KLIA2 is our latest air terminal and the owners have boasted it to be the largest low-fare air terminal in Asia if not the whole world. Should not the architects of such an expensive and newest airport terminal have given it more thought on the interest of the users of the terminal?

If walkalators for example were considered too luxurious for such a terminal, could the building not have been designed with the best technology available to avoid stress to the users?

Users of KLIA2 do not expect the luxury of a first class terminal but they do and are entitled to have a convenient and easy-to-use terminal.

I found the very long passage way to the international departure gate narrowing at a certain part such that it was hardly 6m wide. It was congested and trolleys and roller bags were knocking one another.

The questions: Why was the walkway designed to be narrow as if designed for yesterday’s load of passengers? Why the long walkway without walkalators? The fact that a few walkalators were recently installed (albeit awkwardly) at some parts, confirms the original want of due care and consideration by the architects and the developers.

I could not help comparing the experience I had at KLIA2 with the walk at the airport of my destination. The walkway there was pleasantly broad, easy and breezy.
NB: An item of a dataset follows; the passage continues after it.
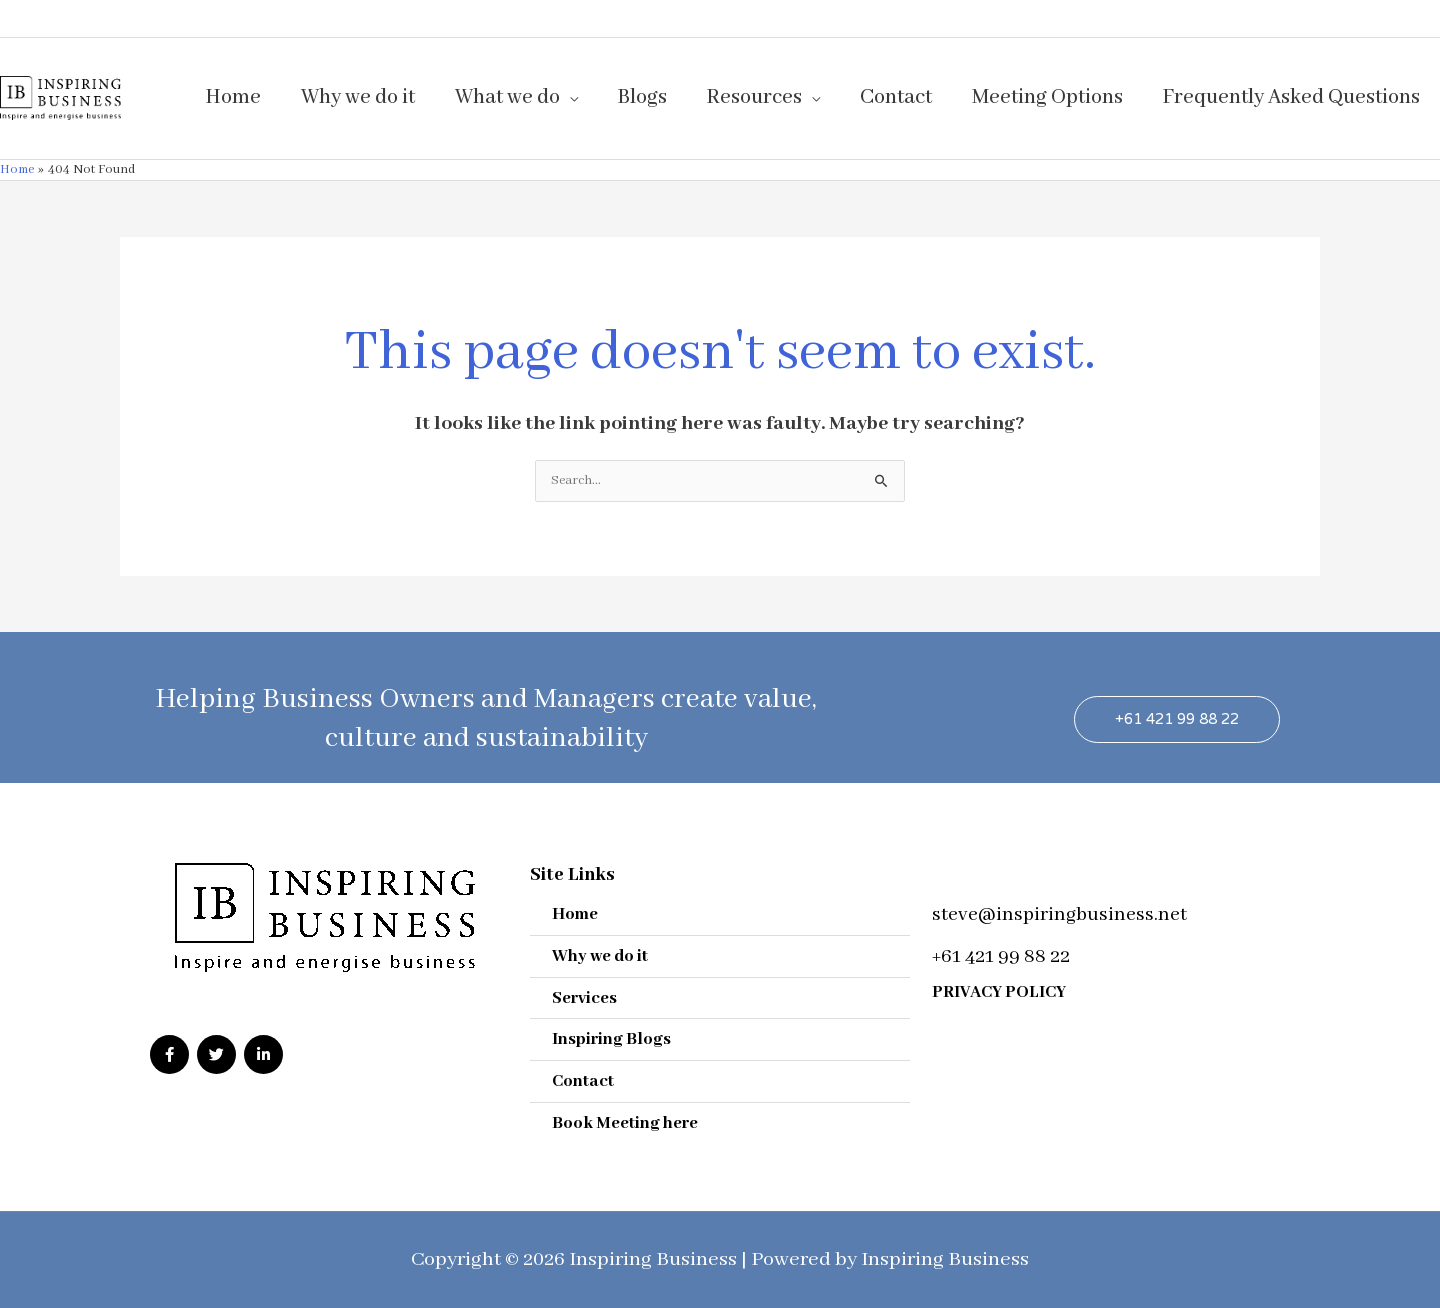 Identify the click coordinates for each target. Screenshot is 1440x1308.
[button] (1177, 718)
A wheelchair pusher was ready in the aircraft even before disembarkation was allowed.

Without being disloyal to my own country I could not help wondering whether our designers did not care to learn from the successful works and long experience of others?

Now that we are nearing 2020 for advanced nation status, should not our authorities be giving due attention to the raising of ‘standards’, accessibility to services and the overall usability of facilities holistically, rather than merely taking pride on what we can build?